"""
Qmix: Monotonic value function factorisation for deep multi-agent reinforcement learning
Paper link:
http://proceedings.mlr.press/v80/rashid18a/rashid18a.pdf
Implementation: TensorFlow 2.X
"""
import numpy as np
from argparse import Namespace
from operator import itemgetter
from xuance.common import List
from xuance.tensorflow import tf, tk, Module
from xuance.tensorflow.learners import LearnerMAS


class QMIX_Learner(LearnerMAS):
    def __init__(self,
                 config: Namespace,
                 model_keys: List[str],
                 agent_keys: List[str],
                 policy: Module):
        super(QMIX_Learner, self).__init__(config, model_keys, agent_keys, policy)
        if ("macOS" in self.os_name) and ("arm" in self.os_name):  # For macOS with Apple's M-series chips.
            self.optimizer = tk.optimizers.legacy.Adam(config.learning_rate)
        else:
            self.optimizer = tk.optimizers.Adam(config.learning_rate)
        self.gamma = config.gamma
        self.sync_frequency = config.sync_frequency
        self.n_actions = {k: self.policy.action_space[k].n for k in self.model_keys}

    def update(self, sample):
        self.iterations += 1
        info = {}

        # prepare training data
        sample_Tensor = self.build_training_data(sample=sample,
                                                 use_parameter_sharing=self.use_parameter_sharing,
                                                 use_actions_mask=self.use_actions_mask,
                                                 use_global_state=True)
        batch_size = sample_Tensor['batch_size']
        state = sample_Tensor['state']
        state_next = sample_Tensor['state_next']
        obs = sample_Tensor['obs']
        actions = sample_Tensor['actions']
        obs_next = sample_Tensor['obs_next']
        rewards = sample_Tensor['rewards']
        terminals = sample_Tensor['terminals']
        agent_mask = sample_Tensor['agent_mask']
        avail_actions = sample_Tensor['avail_actions']
        avail_actions_next = sample_Tensor['avail_actions_next']
        IDs = sample_Tensor['agent_ids']

        if self.use_parameter_sharing:
            key = self.model_keys[0]
            bs = batch_size * self.n_agents
            rewards_tot = rewards[key].mean(axis=1).reshape(batch_size, 1)
            terminals_tot = terminals[key].all(axis=1, keepdims=False).astype(np.float32).reshape(batch_size, 1)
        else:
            bs = batch_size
            rewards_tot = np.stack(itemgetter(*self.agent_keys)(rewards), axis=1).mean(axis=-1, keepdims=True)
            terminals_tot = np.stack(itemgetter(*self.agent_keys)(terminals),
                                     axis=1).all(axis=1, keepdims=True).astype(np.float32)

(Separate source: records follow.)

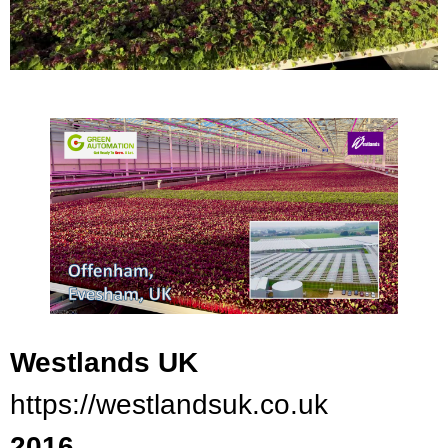
Westlands UK
https://westlandsuk.co.uk
2016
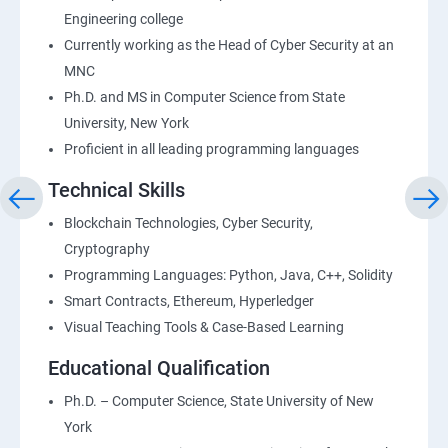
Engineering college
Currently working as the Head of Cyber Security at an
MNC
Ph.D. and MS in Computer Science from State
University, New York
Proficient in all leading programming languages
Technical Skills
Blockchain Technologies, Cyber Security,
Cryptography
Programming Languages: Python, Java, C++, Solidity
Smart Contracts, Ethereum, Hyperledger
Visual Teaching Tools & Case-Based Learning
Educational Qualification
Ph.D. – Computer Science, State University of New
York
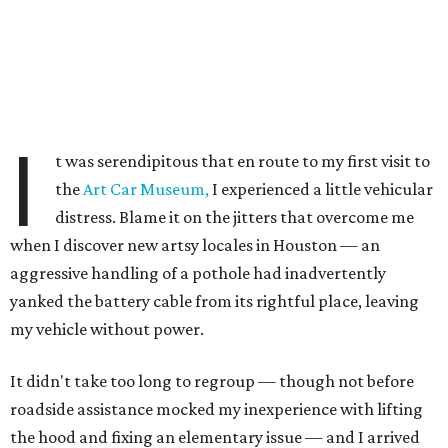
I
t was serendipitous that en route to my first visit to
the
Art Car Museum,
I experienced a little vehicular
distress. Blame it on the jitters that overcome me
when I discover new artsy locales in Houston — an
aggressive handling of a pothole had inadvertently
yanked the battery cable from its rightful place, leaving
my vehicle without power.
It didn't take too long to regroup — though not before
roadside assistance mocked my inexperience with lifting
the hood and fixing an elementary issue — and I arrived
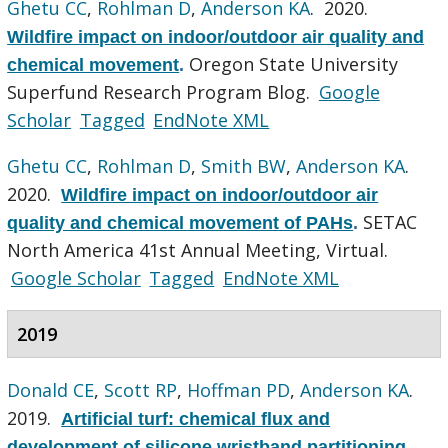
Ghetu CC
,
Rohlman D
,
Anderson KA
. 2020.
Wildfire impact on indoor/outdoor air quality and
Oregon State University
chemical movement
.
Superfund Research Program Blog.
Google
Scholar
Tagged
EndNote XML
Ghetu CC
,
Rohlman D
,
Smith BW
,
Anderson KA
.
2020.
Wildfire impact on indoor/outdoor air
SETAC
quality and chemical movement of PAHs
.
North America 41st Annual Meeting, Virtual.
Google Scholar
Tagged
EndNote XML
2019
Donald CE
,
Scott RP
,
Hoffman PD
,
Anderson KA
.
2019.
Artificial turf: chemical flux and
development of silicone wristband partitioning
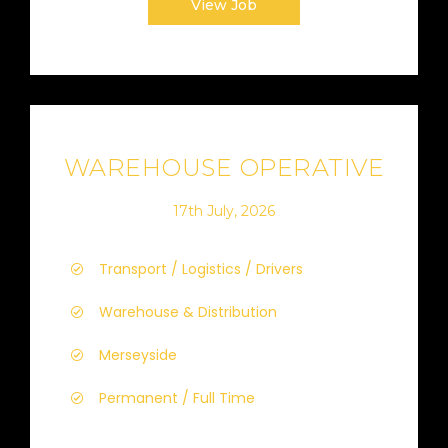
View Job
WAREHOUSE OPERATIVE
17th July, 2026
Transport / Logistics / Drivers
Warehouse & Distribution
Merseyside
Permanent / Full Time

        with tf.GradientTape() as tape:
            _, _, q_eval = self.policy(observation=obs, agent_ids=IDs, avail_actions=avail_actions)
            _, q_next = self.policy.Qtarget(observation=obs_next, agent_ids=IDs)

            q_eval_a, q_next_a = {}, {}
            for key in self.model_keys:
                q_eval_a[key] = tf.reshape(tf.gather(q_eval[key], tf.cast(actions[key][:, None], dtype=tf.int32),
                                                     axis=-1, batch_dims=-1), [bs])
                if self.use_actions_mask:
                    q_next[key][avail_actions_next[key] == 0] = -9999999

                if self.config.double_q:
                    _, act_next, _ = self.policy(observation=obs_next, agent_ids=IDs,
                                                 avail_actions=avail_actions, agent_key=key)
                    q_next_a[key] = tf.reshape(tf.gather(q_next[key], act_next[key][:, None],
                                                         axis=-1, batch_dims=-1), [bs])
                else:
                    q_next_a[key] = q_next[key].max(dim=-1, keepdim=True).values.reshape(bs)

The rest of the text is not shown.